## Records drawn from a dataset:
^^^^

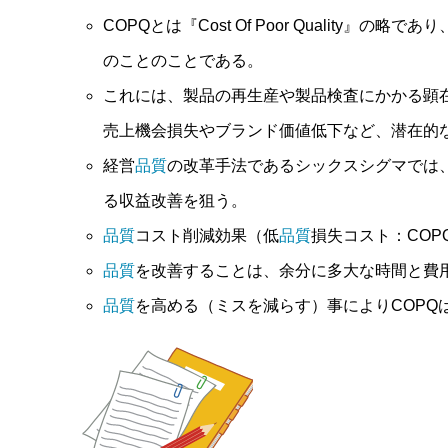
COPQとは『Cost Of Poor Quality』の略であ
のことのことである。
これには、製品の再生産や製品検査にかかる顕
売上機会損失やブランド価値低下など、潜在的
経営
品質
の改革手法であるシックスシグマでは
る収益改善を狙う。
品質
コスト削減効果（低
品質
損失コスト：CO
品質
を改善することは、余分に多大な時間と費
品質
を高める（ミスを減らす）事によりCOPQ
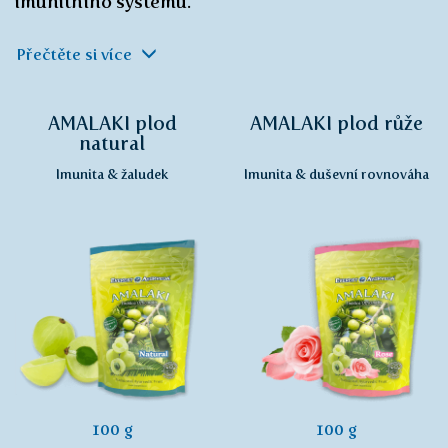
imunitního systému.
Přečtěte si více
AMALAKI plod
AMALAKI plod růže
natural
Imunita & žaludek
Imunita & duševní rovnováha
100 g
100 g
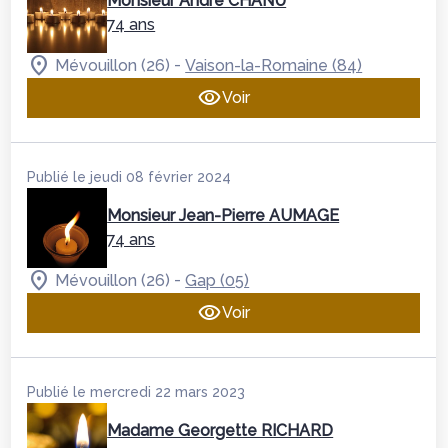
Monsieur André CHANU
74 ans
-
Mévouillon (26)
Vaison-la-Romaine (84)
Voir
Publié le jeudi 08 février 2024
Monsieur Jean-Pierre AUMAGE
74 ans
-
Mévouillon (26)
Gap (05)
Voir
Publié le mercredi 22 mars 2023
Madame Georgette RICHARD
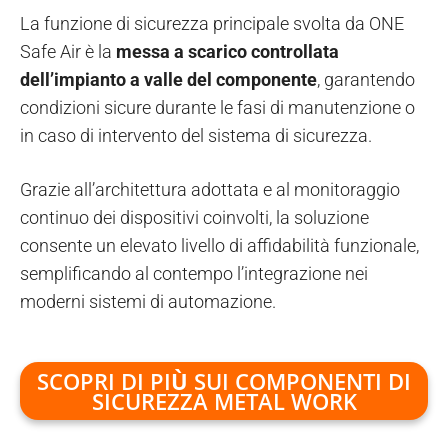
La funzione di sicurezza principale svolta da ONE
Safe Air è la
messa a scarico controllata
dell’impianto a valle del componente
, garantendo
condizioni sicure durante le fasi di manutenzione o
in caso di intervento del sistema di sicurezza.
Grazie all’architettura adottata e al monitoraggio
continuo dei dispositivi coinvolti, la soluzione
consente un elevato livello di affidabilità funzionale,
semplificando al contempo l’integrazione nei
moderni sistemi di automazione.
SCOPRI DI PI
Ù
SUI COMPONENTI DI
SICUREZZA METAL WORK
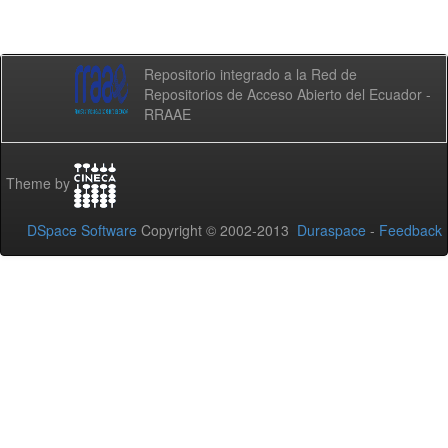
Repositorio integrado a la Red de
Repositorios de Acceso Abierto del Ecuador -
RRAAE
Theme by
DSpace Software
Copyright © 2002-2013
Duraspace
-
Feedback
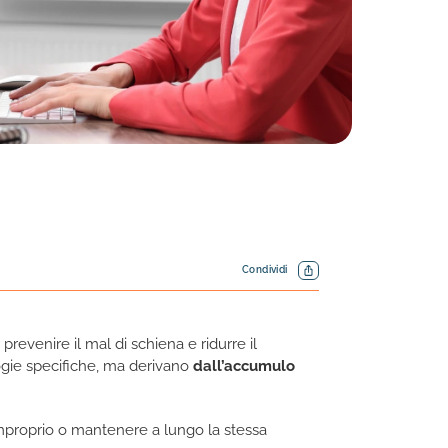
Condividi
prevenire il mal di schiena e ridurre il
ologie specifiche, ma derivano
dall’accumulo
improprio o mantenere a lungo la stessa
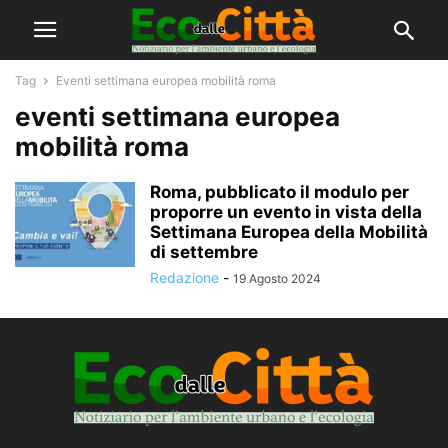
Tag
Eventi settimana europea mobilità roma
eventi settimana europea
mobilità roma
Roma, pubblicato il modulo per
proporre un evento in vista della
Settimana Europea della Mobilità
di settembre
Redazione
-
19 Agosto 2024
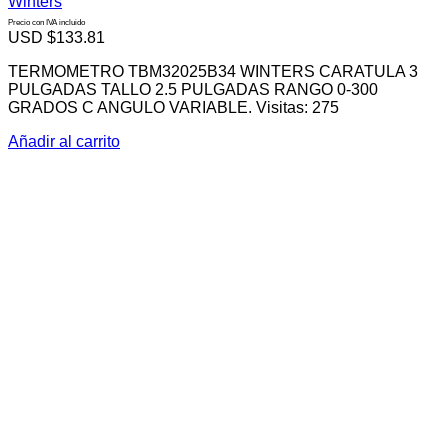
Winters
Precio con IVA incluido
USD $
133.81
TERMOMETRO TBM32025B34 WINTERS CARATULA 3
PULGADAS TALLO 2.5 PULGADAS RANGO 0-300
GRADOS C ANGULO VARIABLE. Visitas: 275
Añadir al carrito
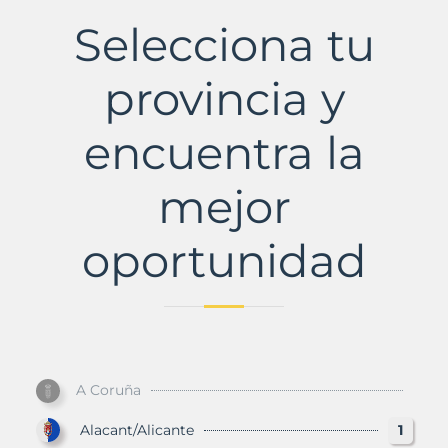
Municipio
Selecciona tu
con
Murbalands
provincia y
encuentra la
mejor
oportunidad
A Coruña
Alacant/Alicante
1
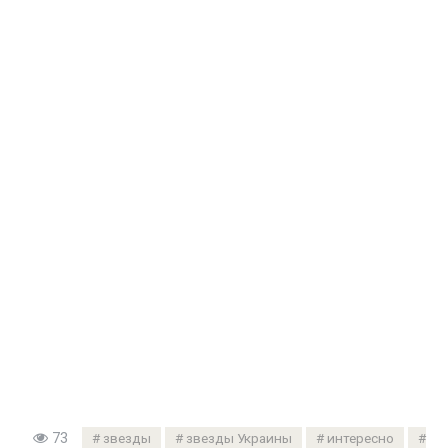
73
звезды
звезды Украины
интересно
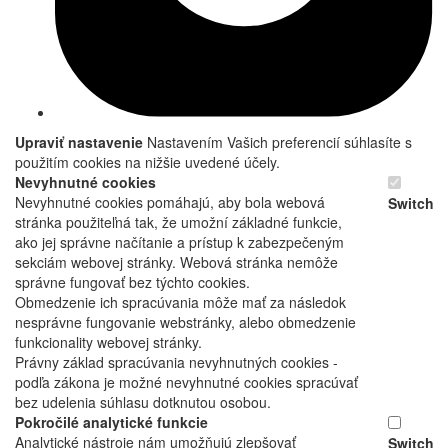
Upraviť nastavenie
Nastavením Vašich preferencií súhlasíte s
použitím cookies na nižšie uvedené účely.
Nevyhnutné cookies
Nevyhnutné cookies pomáhajú, aby bola webová
Switch
stránka použiteľná tak, že umožní základné funkcie,
ako jej správne načítanie a prístup k zabezpečeným
sekciám webovej stránky. Webová stránka nemôže
správne fungovať bez týchto cookies.
Obmedzenie ich spracúvania môže mať za následok
nesprávne fungovanie webstránky, alebo obmedzenie
funkcionality webovej stránky.
Právny základ spracúvania nevyhnutných cookies -
podľa zákona je možné nevyhnutné cookies spracúvať
bez udelenia súhlasu dotknutou osobou.
Pokročilé analytické funkcie
Analytické nástroje nám umožňujú zlepšovať
Switch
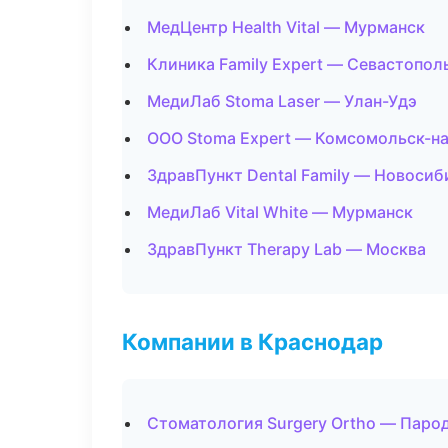
МедЦентр Health Vital — Мурманск
Клиника Family Expert — Севастопол
МедиЛаб Stoma Laser — Улан-Удэ
ООО Stoma Expert — Комсомольск-н
ЗдравПункт Dental Family — Новосиб
МедиЛаб Vital White — Мурманск
ЗдравПункт Therapy Lab — Москва
Компании в Краснодар
Стоматология Surgery Ortho — Паро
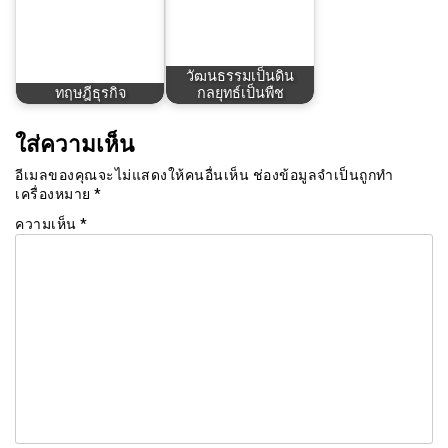
วัฒนธรรมเป็นดิน
ทฤษฎีธุรกิจ
กลยุทธ์เป็นพืช
ใส่ความเห็น
อีเมลของคุณจะไม่แสดงให้คนอื่นเห็น
ช่องข้อมูลจำเป็นถูกทำ
เครื่องหมาย
*
ความเห็น
*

^^^^

## EXERCISE DESCRIPTION:
The entries are to be restated word for word, and no picture should appear in the copy.

## SOLUTION TO THE EXERCISE:
COPQとは『Cost Of Poor Quality』の略であ
のことのことである。
これには、製品の再生産や製品検査にかかる顕
売上機会損失やブランド価値低下など、潜在的
経営
品質
の改革手法であるシックスシグマでは
る収益改善を狙う。
品質
コスト削減効果（低
品質
損失コスト：CO
品質
を改善することは、余分に多大な時間と費
品質
を高める（ミスを減らす）事によりCOPQ
imunitního systému.
Přečtěte si více
AMALAKI plod
AMALAKI plod růže
natural
Imunita & žaludek
Imunita & duševní rovnováha
100 g
100 g
Monsieur André CHANU
74 ans
-
Mévouillon (26)
Vaison-la-Romaine (84)
Voir
Publié le jeudi 08 février 2024
Monsieur Jean-Pierre AUMAGE
74 ans
-
Mévouillon (26)
Gap (05)
Voir
Publié le mercredi 22 mars 2023
Madame Georgette RICHARD
La funzione di sicurezza principale svolta da ONE
Safe Air è la
messa a scarico controllata
dell’impianto a valle del componente
, garantendo
condizioni sicure durante le fasi di manutenzione o
in caso di intervento del sistema di sicurezza.
Grazie all’architettura adottata e al monitoraggio
continuo dei dispositivi coinvolti, la soluzione
consente un elevato livello di affidabilità funzionale,
semplificando al contempo l’integrazione nei
moderni sistemi di automazione.
SCOPRI DI PI
Ù
SUI COMPONENTI DI
SICUREZZA METAL WORK
Repositorio integrado a la Red de
Repositorios de Acceso Abierto del Ecuador -
RRAAE
Theme by
DSpace Software
Copyright © 2002-2013
Duraspace
-
Feedback
Condividi
prevenire il mal di schiena e ridurre il
ologie specifiche, ma derivano
dall’accumulo
improprio o mantenere a lungo la stessa
Tag
Eventi settimana europea mobilità roma
eventi settimana europea
mobilità roma
Roma, pubblicato il modulo per
proporre un evento in vista della
Settimana Europea della Mobilità
di settembre
Redazione
-
19 Agosto 2024
Winters
Precio con IVA incluido
USD $
133.81
TERMOMETRO TBM32025B34 WINTERS CARATULA 3
PULGADAS TALLO 2.5 PULGADAS RANGO 0-300
GRADOS C ANGULO VARIABLE. Visitas: 275
Añadir al carrito
Municipio
Selecciona tu
con
Murbalands
provincia y
encuentra la
mejor
oportunidad
A Coruña
Alacant/Alicante
1
73
звезды
звезды Украины
интересно
Upraviť nastavenie
Nastavením Vašich preferencií súhlasíte s
použitím cookies na nižšie uvedené účely.
Nevyhnutné cookies
Nevyhnutné cookies pomáhajú, aby bola webová
Switch
stránka použiteľná tak, že umožní základné funkcie,
ako jej správne načítanie a prístup k zabezpečeným
sekciám webovej stránky. Webová stránka nemôže
správne fungovať bez týchto cookies.
Obmedzenie ich spracúvania môže mať za následok
nesprávne fungovanie webstránky, alebo obmedzenie
funkcionality webovej stránky.
Právny základ spracúvania nevyhnutných cookies -
podľa zákona je možné nevyhnutné cookies spracúvať
bez udelenia súhlasu dotknutou osobou.
Pokročilé analytické funkcie
Analytické nástroje nám umožňujú zlepšovať
Switch
МедЦентр Health Vital — Мурманск
Клиника Family Expert — Севастопол
МедиЛаб Stoma Laser — Улан-Удэ
ООО Stoma Expert — Комсомольск-н
ЗдравПункт Dental Family — Новосиб
МедиЛаб Vital White — Мурманск
ЗдравПункт Therapy Lab — Москва
Компании в Краснодар
Стоматология Surgery Ortho — Паро
วัฒนธรรมเป็นดิน
ทฤษฎีธุรกิจ
กลยุทธ์เป็นพืช
ใส่ความเห็น
อีเมลของคุณจะไม่แสดงให้คนอื่นเห็น
ช่องข้อมูลจำเป็นถูกทำ
เครื่องหมาย
*
ความเห็น
*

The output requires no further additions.